Posted by Chad Warren at 9:03 PM
I've decided to put it all out there whether it reaches anyone or it's just a way for me to get it out so I find some peace. I've been battling cancer and all that goes with it since I was 26, just a kid two years out of university. I was in the typical post university gloom trying to adjust to the real world. I spent too much time in the weight room and bars on the weekend binge drinking, doing a poor job of picking up ladies. After bouncing around several shitty odd jobs for the first year after univ, I finally landed a so called "career" job with a multinational company working in an office with 50 of the most unhappy, unhealthy people you've ever seen. That lasted 8 months before I couldn't take it anymore so I left to coach tennis something I had done in the summers during high school and university. The money was good, the freedom was better, the sun and the people were fantastic. I had a love/hate relationship with tennis at the time but that's another story. I had settled down and was living with my girlfriend Katharine (still a close friend and special person). Things were going well except for the horrendous debt I had accumulated in just a few short years.

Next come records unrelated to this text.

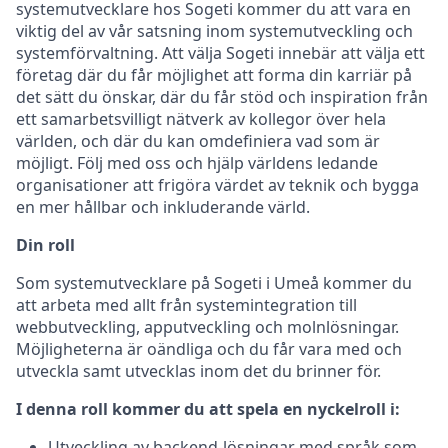
systemutvecklare hos Sogeti kommer du att vara en
viktig del av vår satsning inom systemutveckling och
systemförvaltning. Att välja Sogeti innebär att välja ett
företag där du får möjlighet att forma din karriär på
det sätt du önskar, där du får stöd och inspiration från
ett samarbetsvilligt nätverk av kollegor över hela
världen, och där du kan omdefiniera vad som är
möjligt. Följ med oss och hjälp världens ledande
organisationer att frigöra värdet av teknik och bygga
en mer hållbar och inkluderande värld.
Din roll
Som systemutvecklare på Sogeti i Umeå kommer du
att arbeta med allt från systemintegration till
webbutveckling, apputveckling och molnlösningar.
Möjligheterna är oändliga och du får vara med och
utveckla samt utvecklas inom det du brinner för.
I denna roll kommer du att spela en nyckelroll i:
Utveckling av backend-lösningar med språk som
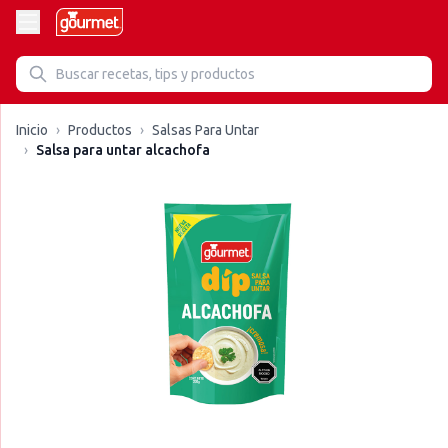
Inicio
›
Productos
›
Salsas Para Untar
›
Salsa para untar alcachofa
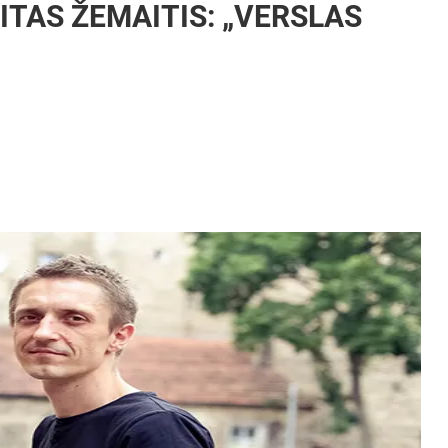
ITAS ŽEMAITIS: „VERSLAS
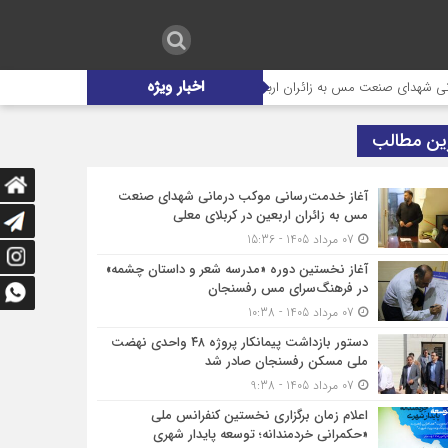
اخبار ویژه
عت مس به زائران اربعین در کربلای معلی
آغاز نخستین دوره «مدرسه شعر و
ین مطالب
آغاز خدمت‌رسانی موکب درمانی شهدای صنعت
مس به زائران اربعین در کربلای معلی
07 مرداد 1405 - 15:36
آغاز نخستین دوره «مدرسه شعر و داستان چشمه»
در فرهنگ‌سرای مس رفسنجان
07 مرداد 1405 - 10:38
دستور بازداشت پیمانکار پروژه ۴۸ واحدی نهضت
ملی مسکن رفسنجان صادر شد
07 مرداد 1405 - 9:38
اعلام زمان برگزاری نخستین کنفرانس ملی
«حکمرانی خردمندانه؛ توسعه پایدار شهری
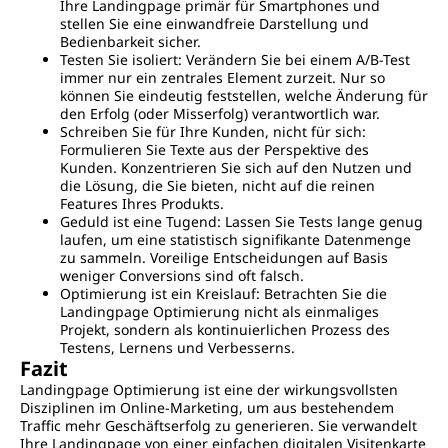
Ihre Landingpage primär für Smartphones und
stellen Sie eine einwandfreie Darstellung und
Bedienbarkeit sicher.
Testen Sie isoliert: Verändern Sie bei einem A/B-Test
immer nur ein zentrales Element zurzeit. Nur so
können Sie eindeutig feststellen, welche Änderung für
den Erfolg (oder Misserfolg) verantwortlich war.
Schreiben Sie für Ihre Kunden, nicht für sich:
Formulieren Sie Texte aus der Perspektive des
Kunden. Konzentrieren Sie sich auf den Nutzen und
die Lösung, die Sie bieten, nicht auf die reinen
Features Ihres Produkts.
Geduld ist eine Tugend: Lassen Sie Tests lange genug
laufen, um eine statistisch signifikante Datenmenge
zu sammeln. Voreilige Entscheidungen auf Basis
weniger Conversions sind oft falsch.
Optimierung ist ein Kreislauf: Betrachten Sie die
Landingpage Optimierung nicht als einmaliges
Projekt, sondern als kontinuierlichen Prozess des
Testens, Lernens und Verbesserns.
Fazit
Landingpage Optimierung ist eine der wirkungsvollsten
Disziplinen im Online-Marketing, um aus bestehendem
Traffic mehr Geschäftserfolg zu generieren. Sie verwandelt
Ihre Landingpage von einer einfachen digitalen Visitenkarte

Student loans spent on beer and lame nineties clothes-line of credit spent on month long trip back to states where I bought a car- credit card maxed from eating out..let's say $30,000. Then everything changed forever - just like that....
Posted by Chad Warren at 7:15 PM
Anonymous October 30, 2009 at 9:26 PM
Thanks for posting this Chad... I remember this time like it was yesterday.. from throwing rotten fruit out of our windows at the bus stop, to you not being able to laugh because your chest hurt so much.. and we laughed sooo much.
Me, Myself and Myeloma
Chad's blog, Me, Myself and Myeloma, first appeared via Blogger on October 30, 2009. It has been recreated here to make sure it always has a home.